That is incorrect. Irish citizens have to register if staying in one Schengen country for longer than 90 days, but can stay in the Schengen area as whole as long as they like. They can go to Portugal, Italy, wherever they want for their time outside Spain. The only restriction for Irish citizens is that unlike citizens of Schengen member states, they need to show their passport when first entering the Schengen area. Once they're there, they can stay as long as they want to and could theoretically go to a new Schengen country every month. British citizens can no longer do this.


----------



## proud.to.be.EUROPEAN (Feb 14, 2020)

trotter58 said:


> see post #13 by
> *xabiaxica*
> " _Ireland isn't signed up to the Schengen agreement, so the 90/180 rules apply. The Schengen zone & the EU aren't the same thing._ "
> One of you guys is wrong.


We are both right. Immigration rules are compex subject and there are many different conbinations of rules that can apply.
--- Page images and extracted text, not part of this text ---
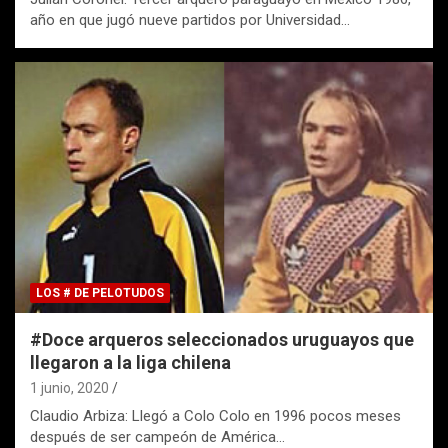
año en que jugó nueve partidos por Universidad…
LOS # DE PELOTUDOS
#Doce arqueros seleccionados uruguayos que
llegaron a la liga chilena
1 junio, 2020
Claudio Arbiza: Llegó a Colo Colo en 1996 pocos meses
después de ser campeón de América…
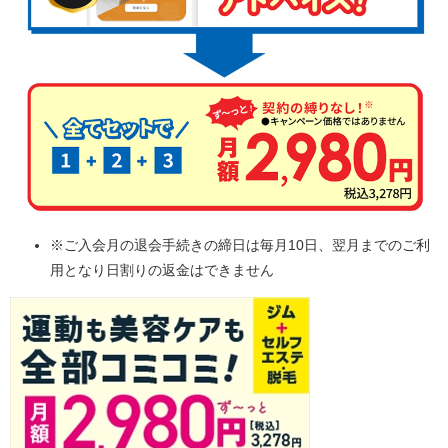
※ご入会月の退会手続きの締日は毎月10日、翌月までのご利
用となり日割りの返金はできません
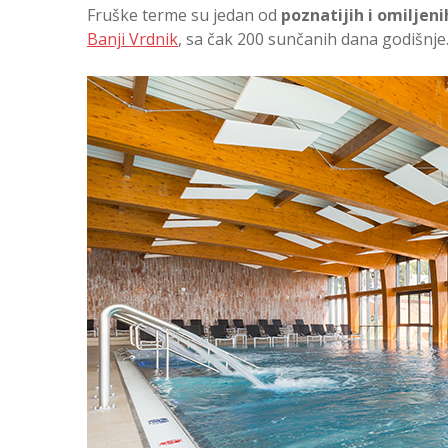
Fruške terme su jedan od
poznatijih i omilje
Banji Vrdnik
, sa čak 200 sunčanih dana godišnje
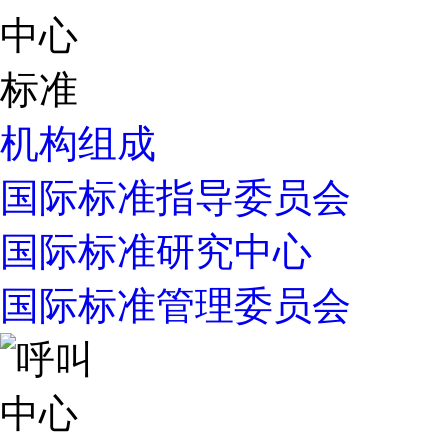
机构组成
国际标准指导委员会
国际标准研究中心
国际标准管理委员会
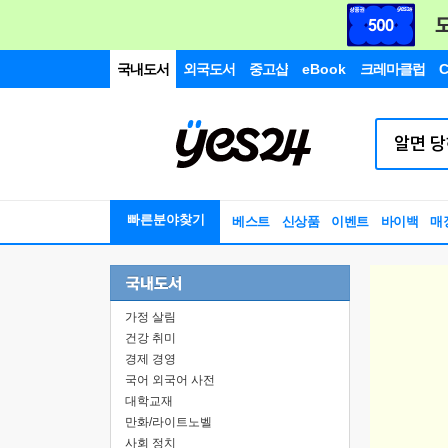
국내도서
외국도서
중고샵
eBook
크레마클럽
C
빠른분야찾기
베스트
신상품
이벤트
바이백
매
가정 살림
건강 취미
경제 경영
국어 외국어 사전
대학교재
만화/라이트노벨
사회 정치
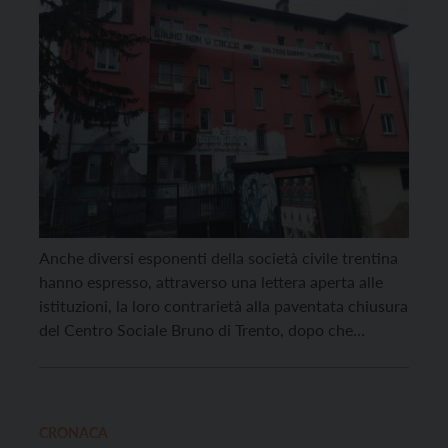
una soluzione positiva è possibile”
Anche diversi esponenti della società civile trentina
hanno espresso, attraverso una lettera aperta alle
istituzioni, la loro contrarietà alla paventata chiusura
del Centro Sociale Bruno di Trento, dopo che
Patrimonio del Trentino Spa, società proprietaria
dell’immobile, ha deciso di intimare lo sfratto in
tribunale. “Per la terza volta in 5 anni si minaccia di
sfratto […]
CRONACA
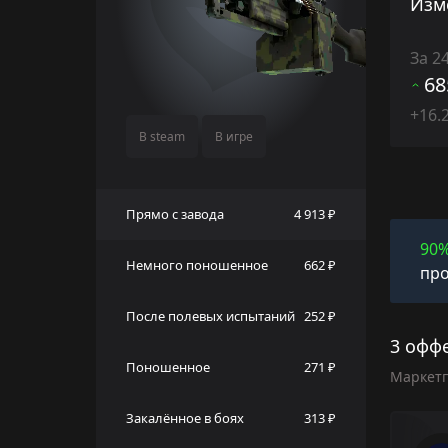
Изм
За 2
68
+16.
В steam
В игре
Прямо с завода
4 913 ₽
90
Немного поношенное
662 ₽
про
После полевых испытаний
252 ₽
3 оффе
Поношенное
271 ₽
Маркет
Закалённое в боях
313 ₽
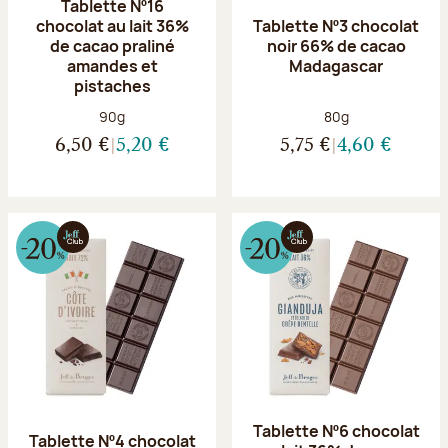
Tablette Nº16
chocolat au lait 36%
Tablette Nº3 chocolat
de cacao praliné
noir 66% de cacao
amandes et
Madagascar
pistaches
Poids net :
Poids net :
90g
80g
6,50 €
5,20 €
5,75 €
4,60 €
Tablette Nº6 chocolat
Tablette Nº4 chocolat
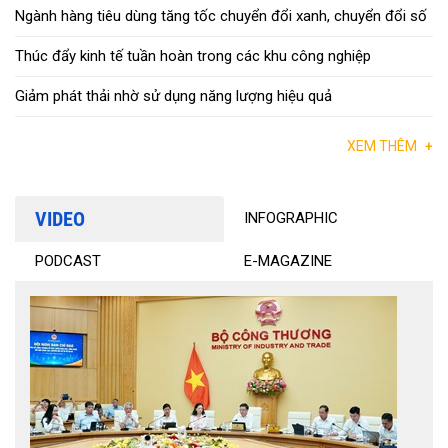
Ngành hàng tiêu dùng tăng tốc chuyển đổi xanh, chuyển đổi số
Thúc đẩy kinh tế tuần hoàn trong các khu công nghiệp
Giảm phát thải nhờ sử dụng năng lượng hiệu quả
XEM THÊM
+
VIDEO
INFOGRAPHIC
PODCAST
E-MAGAZINE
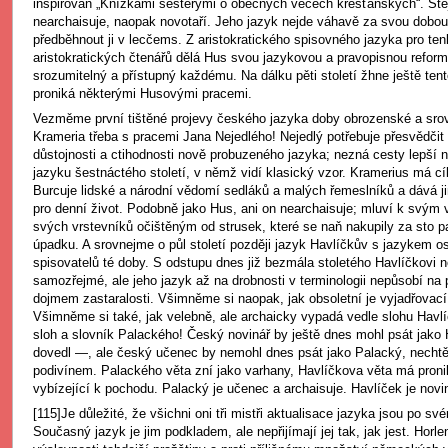
inspirován „Knížkami šesterými o obecných věcech křesťanských“. St
nearchaisuje, naopak novotaří. Jeho jazyk nejde váhavě za svou dobou
předběhnout ji v lecčems. Z aristokratického spisovného jazyka pro ten
aristokratických čtenářů dělá Hus svou jazykovou a pravopisnou refor
srozumitelný a přístupný každému. Na dálku pěti století žhne ještě ten
proniká některými Husovými pracemi.
Vezměme první tištěné projevy českého jazyka doby obrozenské a sro
Krameria třeba s pracemi Jana Nejedlého! Nejedlý potřebuje přesvědčit
důstojnosti a ctihodnosti nově probuzeného jazyka; nezná cesty lepší 
jazyku šestnáctého století, v němž vidí klasický vzor. Kramerius má c
Burcuje lidské a národní vědomí sedláků a malých řemeslníků a dává ji
pro denní život. Podobně jako Hus, ani on nearchaisuje; mluví k svým
svých vrstevníků očištěným od strusek, které se naň nakupily za sto p
úpadku. A srovnejme o půl století později jazyk Havlíčkův s jazykem o
spisovatelů té doby. S odstupu dnes již bezmála stoletého Havlíčkovi 
samozřejmé, ale jeho jazyk až na drobnosti v terminologii nepůsobí na
dojmem zastaralosti. Všimněme si naopak, jak obsoletní je vyjadřovací
Všimněme si také, jak velebně, ale archaicky vypadá vedle slohu Havlí
sloh a slovník Palackého! Český novinář by ještě dnes mohl psát jako
dovedl —, ale český učenec by nemohl dnes psát jako Palacký, nechtěl
podivínem. Palackého věta zní jako varhany, Havlíčkova věta má proni
vybízející k pochodu. Palacký je učenec a archaisuje. Havlíček je novin
[115]Je důležité, že všichni oni tři mistři aktualisace jazyka jsou po s
Současný jazyk je jim podkladem, ale nepřijímají jej tak, jak jest. Horl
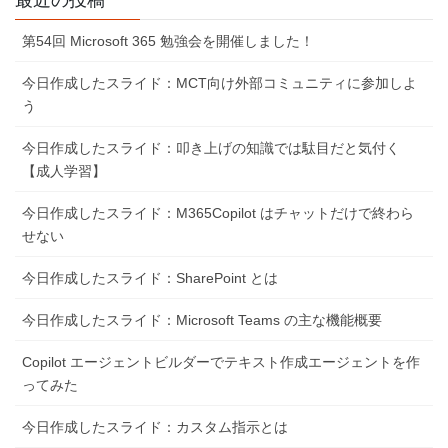
送
り
第54回 Microsoft 365 勉強会を開催しました！
今日作成したスライド：MCT向け外部コミュニティに参加しよ
う
今日作成したスライド：叩き上げの知識では駄目だと気付く
【成人学習】
今日作成したスライド：M365Copilot はチャットだけで終わら
せない
今日作成したスライド：SharePoint とは
今日作成したスライド：Microsoft Teams の主な機能概要
Copilot エージェントビルダーでテキスト作成エージェントを作
ってみた
今日作成したスライド：カスタム指示とは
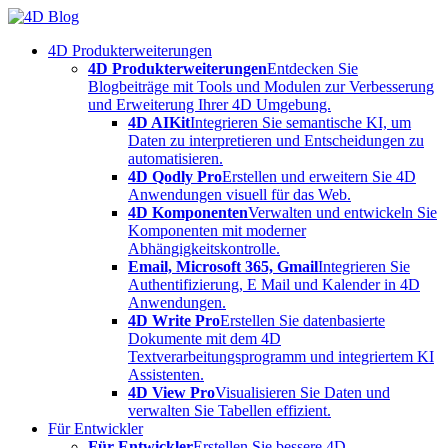
Skip
to
4D Produkterweiterungen
content
4D Produkterweiterungen
Entdecken Sie
Blogbeiträge mit Tools und Modulen zur Verbesserung
und Erweiterung Ihrer 4D Umgebung.
4D AIKit
Integrieren Sie semantische KI, um
Daten zu interpretieren und Entscheidungen zu
automatisieren.
4D Qodly Pro
Erstellen und erweitern Sie 4D
Anwendungen visuell für das Web.
4D Komponenten
Verwalten und entwickeln Sie
Komponenten mit moderner
Abhängigkeitskontrolle.
Email, Microsoft 365, Gmail
Integrieren Sie
Authentifizierung, E Mail und Kalender in 4D
Anwendungen.
4D Write Pro
Erstellen Sie datenbasierte
Dokumente mit dem 4D
Textverarbeitungsprogramm und integriertem KI
Assistenten.
4D View Pro
Visualisieren Sie Daten und
verwalten Sie Tabellen effizient.
Für Entwickler
Für Entwickler
Erstellen Sie bessere 4D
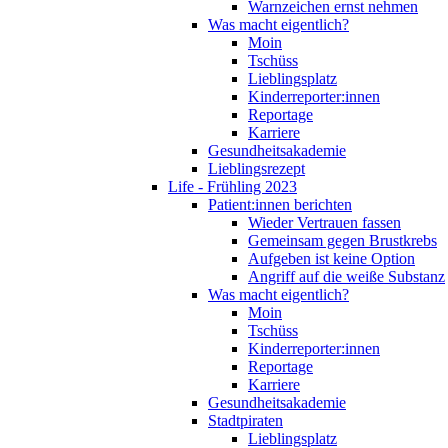
Warnzeichen ernst nehmen
Was macht eigentlich?
Moin
Tschüss
Lieblingsplatz
Kinderreporter:innen
Reportage
Karriere
Gesundheitsakademie
Lieblingsrezept
Life - Frühling 2023
Patient:innen berichten
Wieder Vertrauen fassen
Gemeinsam gegen Brustkrebs
Aufgeben ist keine Option
Angriff auf die weiße Substanz
Was macht eigentlich?
Moin
Tschüss
Kinderreporter:innen
Reportage
Karriere
Gesundheitsakademie
Stadtpiraten
Lieblingsplatz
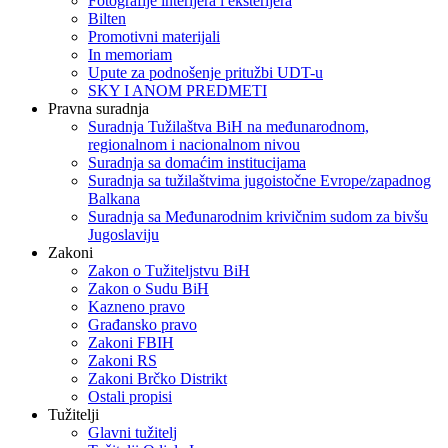
Fotografije interijera i eksterijera
Bilten
Promotivni materijali
In memoriam
Upute za podnošenje pritužbi UDT-u
SKY I ANOM PREDMETI
Pravna suradnja
Suradnja Tužilaštva BiH na međunarodnom,
regionalnom i nacionalnom nivou
Suradnja sa domaćim institucijama
Suradnja sa tužilaštvima jugoistočne Evrope/zapadnog
Balkana
Suradnja sa Međunarodnim krivičnim sudom za bivšu
Jugoslaviju
Zakoni
Zakon o Тužiteljstvu BiH
Zakon o Sudu BiH
Kazneno pravo
Građansko pravo
Zakoni FBIH
Zakoni RS
Zakoni Brčko Distrikt
Ostali propisi
Tužitelji
Glavni tužitelj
1. Schengen 90/180 rules do not apply to EU nationals or their close family members when traveling as group
2. Ireland is not member of Schengen, but UK nationals have freedom of movement under CTA arangment
3. EU nationals are required (but not forced) to register their presence in another EU state after 90 days, under free movement directive
4. Not all EU states are member of Schengen. There are few non-EU states that are members. Google it.


----------



## Joey Testa (Jan 5, 2021)

Is it really better to buy a place in Javea rather than renting? There are a lot of taxes associated with buying and selling property in Spain and the risk of overpaying is high if you don´t know the local market.


----------